Residents and tourists swarmed Hong Kong’s streets on Friday as the city headed into a long weekend that combines the Mid-Autumn Festival and National Day, munching on snacks at night markets, watching a fire dragon dance or simply taking in the sights.
Chief Executive John Lee Ka-chiu, Financial Secretary Paul Chan Mo-po and other ministers joined the crowds and visited various attractions, with Lee and Chan stopping by the Kennedy Town bazaar.
Chan also visited Tai Hang with Secretary for Culture, Sports and Tourism Kevin Yeung for the fire dragon dance, an intangible cultural heritage event making its return after a four-year hiatus.
It is the first large-scale celebration of the three-day Mid-Autumn Festival and National Day holidays since the end of the pandemic. An estimated 1 million mainland Chinese are expected to visit the city over the eight days that their “golden week” lasts.
Chan delivered remarks to the crowd in Tai Hang shortly before the dragon dance began.
“Hong Kong has emerged from the pandemic and the situation is getting better as we had 4 million tourists coming to the city last month, which was 80 per cent of the pre-pandemic level,” he said. “I hope residents will go out more at night and enjoy the atmosphere.”
In the morning, the minister appeared in Sai Wan to help launch a day of free tram rides as part of the city’s celebrations.
Even the hot weather failed to dampen people’s enthusiasm. The Hong Kong Observatory said this Mid-Autumn Festival was the hottest on record, with the temperature climbing to 33.7 degrees Celsius (93 Fahrenheit).
The hot weather is predicted to prevail over the long weekend with isolated showers expected.
To help keep the crowds moving, most MTR lines and seven light rail routes will run overnight while KMB and LWB buses will extend their nighttime services tonight.
In Kennedy Town, dozens of vendors were setting up stalls selling souvenirs, accessories and other trinkets for a temporary bazaar along the promenade as part of the government’s “Night Vibes” campaign to reenergise the after-dark economy.
One vendor selling candles, who only identified herself as Peggy, said the turnout at the Kennedy Town bazaar on its third day of operation was much better than expected.
“My rent this time was free, so even if not a lot of people had turned up, there wouldn’t be much loss,” she said.
Another bazaar opened in Wan Chai on Wednesday and a third began operating in Kwun Tong on Friday afternoon.
Secretary for Development Bernadette Linn Hon-ho said earlier that most vendors and performers at the trio of night markets would not be charged rent or would enjoy subsidies.
Another vendor, Henry Ho, who was running a stall for Glass Gardener selling pre-made specialty cocktails in bottles, said he was only notified the rent would be free about two weeks beforehand. He had been prepared to pay about HK$1,000 for four nights.
“We also set up shop at other markets.
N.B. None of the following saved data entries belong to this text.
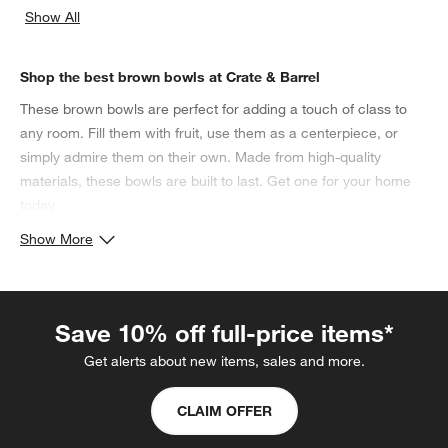
Show All
categories above
Shop the best brown bowls at Crate & Barrel
These brown bowls are perfect for adding a touch of class to
any room. Fill them with fruit, use them as a centerpiece, or
simply admire them on their own. Made from high-quality
materials, these bowls are built to last. Get one for your home
today.
Show More
Save 10% off full-price items*
Get alerts about new items, sales and more.
CLAIM OFFER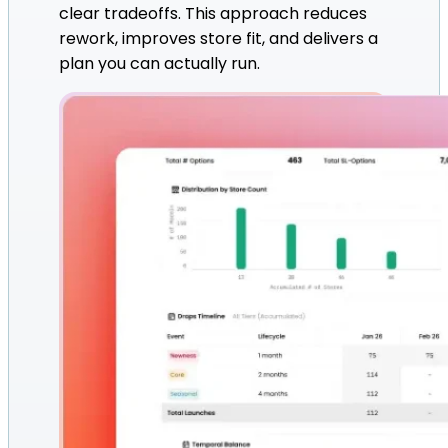
clear tradeoffs. This approach reduces
rework, improves store fit, and delivers a
plan you can actually run.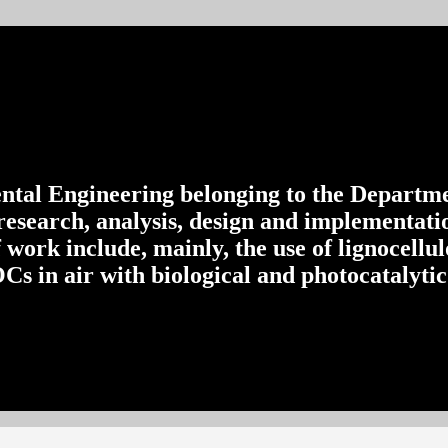
al Engineering belonging to the Departme
esearch, analysis, design and implementatio
f work include, mainly, the use of lignocellu
s in air with biological and photocatalytic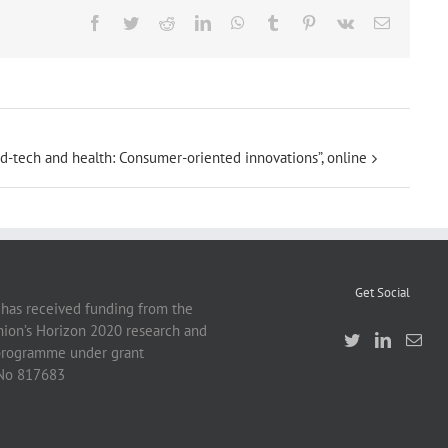
Facebook
Twitter
Reddit
LinkedIn
WhatsApp
Tumblr
Pinterest
Vk
Email
d-tech and health: Consumer-oriented innovations”, online
Get Social
 has received funding from the
ion’s Horizon 2020 research and
programme under grant
No 817683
Yesterday, we did one in a shopping centre, and the foot traffic was not so great, to be honest,” he said. “This level of turnout today is fantastic and totally unexpected.”
Some shop owners were also selling cooked foods at the event named “K-Market”, while a crowd gathered in front of the stage to watch live band and DJ performances.
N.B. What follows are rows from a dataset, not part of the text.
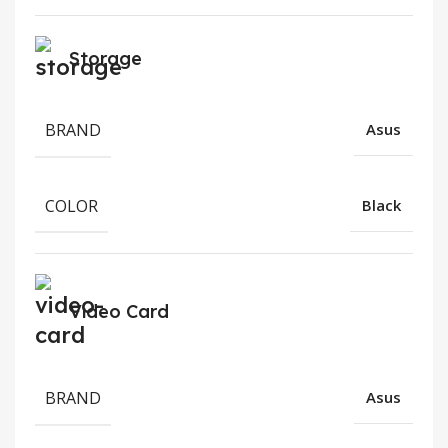
Storage
BRAND
Asus
COLOR
Black
Video Card
BRAND
Asus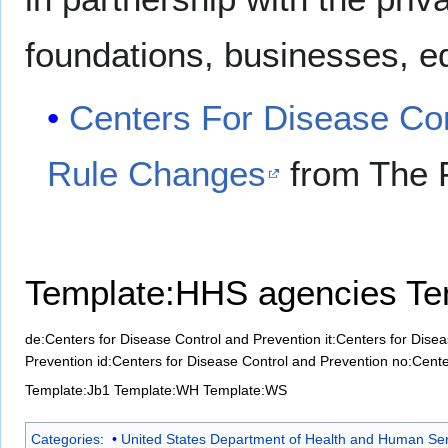
foundations, businesses, ed
Centers For Disease Con
Rule Changes
from The 
Template:HHS agencies
Te
de:Centers for Disease Control and Prevention
it:Centers for Dise
Prevention
id:Centers for Disease Control and Prevention
no:Cente
Template:Jb1
Template:WH
Template:WS
Categories
:
United States Department of Health and Human Ser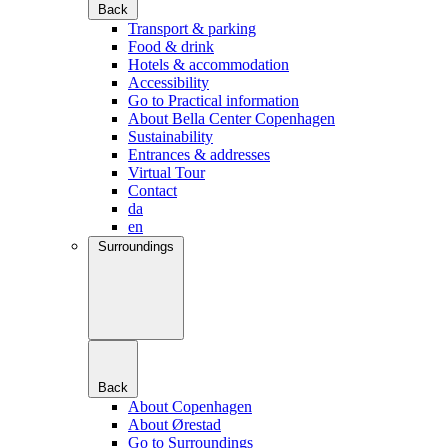
Back
Transport & parking
Food & drink
Hotels & accommodation
Accessibility
Go to Practical information
About Bella Center Copenhagen
Sustainability
Entrances & addresses
Virtual Tour
Contact
da
en
Surroundings
Back
About Copenhagen
About Ørestad
Go to Surroundings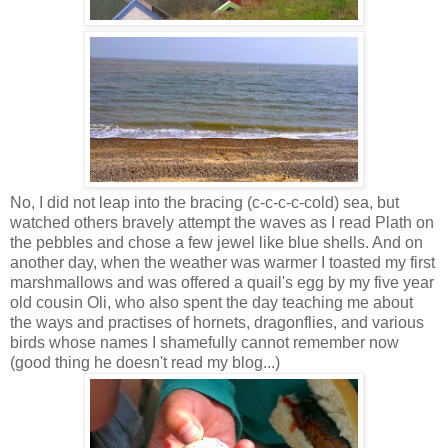
No, I did not leap into the bracing (c-c-c-c-cold) sea, but
watched others bravely attempt the waves as I read Plath on
the pebbles and chose a few jewel like blue shells. And on
another day, when the weather was warmer I toasted my first
marshmallows and was offered a quail's egg by my five year
old cousin Oli, who also spent the day teaching me about
the ways and practises of hornets, dragonflies, and various
birds whose names I shamefully cannot remember now
(good thing he doesn't read my blog...)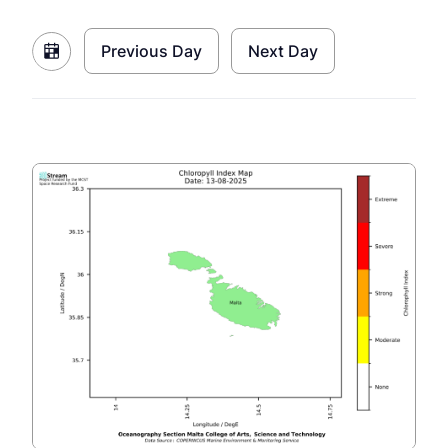
Previous Day
Next Day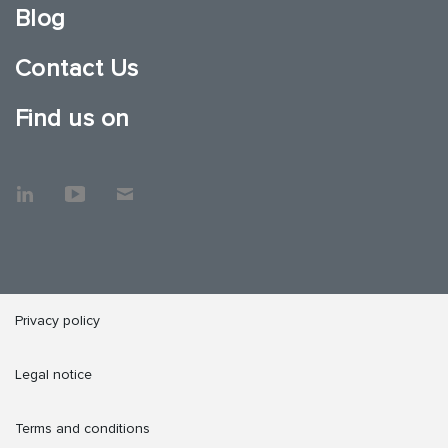
Blog
Contact Us
Find us on
Privacy policy
Legal notice
Terms and conditions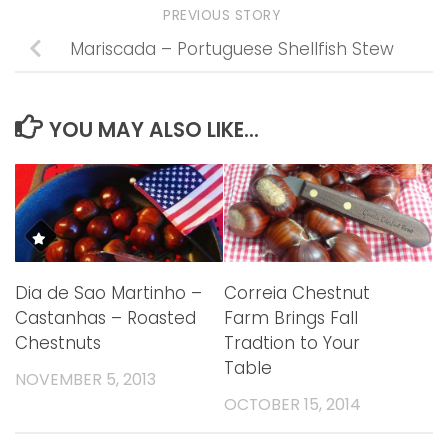
PREVIOUS STORY
Mariscada – Portuguese Shellfish Stew
YOU MAY ALSO LIKE...
Dia de Sao Martinho –
Correia Chestnut
Castanhas – Roasted
Farm Brings Fall
Chestnuts
Tradtion to Your
Table
NOVEMBER 5, 2013
OCTOBER 15, 2014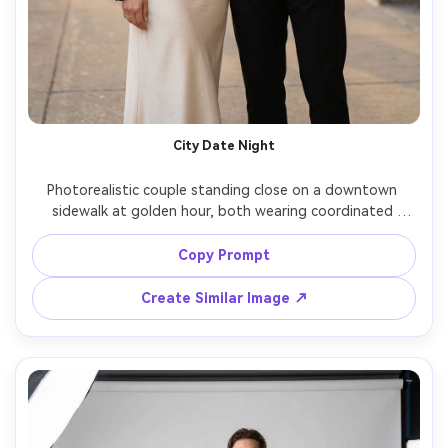
City Date Night
Photorealistic couple standing close on a downtown 
sidewalk at golden hour, both wearing coordinated 
black-and-cream evening looks (her: satin slip dress with 
cropped blazer; him: tailored trousers with knit polo and 
Copy Prompt
suede jacket), show how it drapes and the silhouette it 
creates on your frame, subtle jewelry, natural smiles, Sony 
Create Similar Image ↗
A7IV, 85mm f/1.4, shallow depth of field, editorial color 
grading, sharp focus, natural shadows, soft cinematic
Many visitors chose to dine on the snacks they had purchased under pavilions lit up by rows of colourful lanterns and string lights, under a full moon.
Various photo spots had also been set up, such as a large, circular white screen with a bright light behind it so people could throw eye-catching shadows as they posed. The event also provided attractions for the younger attendees. Children were seen whizzing around a small maze that had been set up near the waterfront.
Sisters Jenny and Sneha Lalwani, in their 20s, said they had seen posts about the market on Instagram and decided to come by as well.
“We bought these two little rings for HK$20 [US$2.5] each,” they told the Post as they held up their matching accessories.
Asked how they felt about the government’s campaign to bring Hongkongers out and about again after dark, and whether they had been going out at night lately, they said: “Of course! It’s the holidays right now, so we’ve been out … [the campaign] is great because Hong Kong used to be known for its nightlife, but everyone has been staying home since the pandemic.”